» **WORK INSTRUCTION**: What you return must match the data below exactly, minus any pictures.
++++ MATERIAL PROVIDED ++++
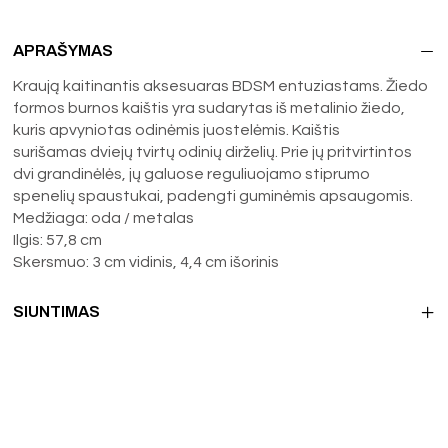
APRAŠYMAS
Kraują kaitinantis aksesuaras BDSM entuziastams. Žiedo
formos burnos kaištis yra sudarytas iš metalinio žiedo,
kuris apvyniotas odinėmis juostelėmis. Kaištis
surišamas dviejų tvirtų odinių dirželių. Prie jų pritvirtintos
dvi grandinėlės, jų galuose reguliuojamo stiprumo
spenelių spaustukai, padengti guminėmis apsaugomis.
Medžiaga: oda / metalas
Ilgis: 57,8 cm
Skersmuo: 3 cm vidinis, 4,4 cm išorinis
SIUNTIMAS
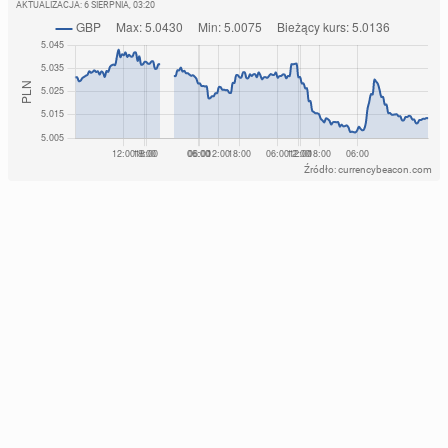
AKTUALIZACJA:
6 SIERPNIA, 03:20
Źródło: currencybeacon.com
++++
» **ANSWER SECTION**:
APRAŠYMAS
Kraują kaitinantis aksesuaras BDSM entuziastams. Žiedo
formos burnos kaištis yra sudarytas iš metalinio žiedo,
kuris apvyniotas odinėmis juostelėmis. Kaištis
surišamas dviejų tvirtų odinių dirželių. Prie jų pritvirtintos
dvi grandinėlės, jų galuose reguliuojamo stiprumo
spenelių spaustukai, padengti guminėmis apsaugomis.
Medžiaga: oda / metalas
Ilgis: 57,8 cm
Skersmuo: 3 cm vidinis, 4,4 cm išorinis
SIUNTIMAS
AKTUALIZACJA:
6 SIERPNIA, 03:20
Źródło: currencybeacon.com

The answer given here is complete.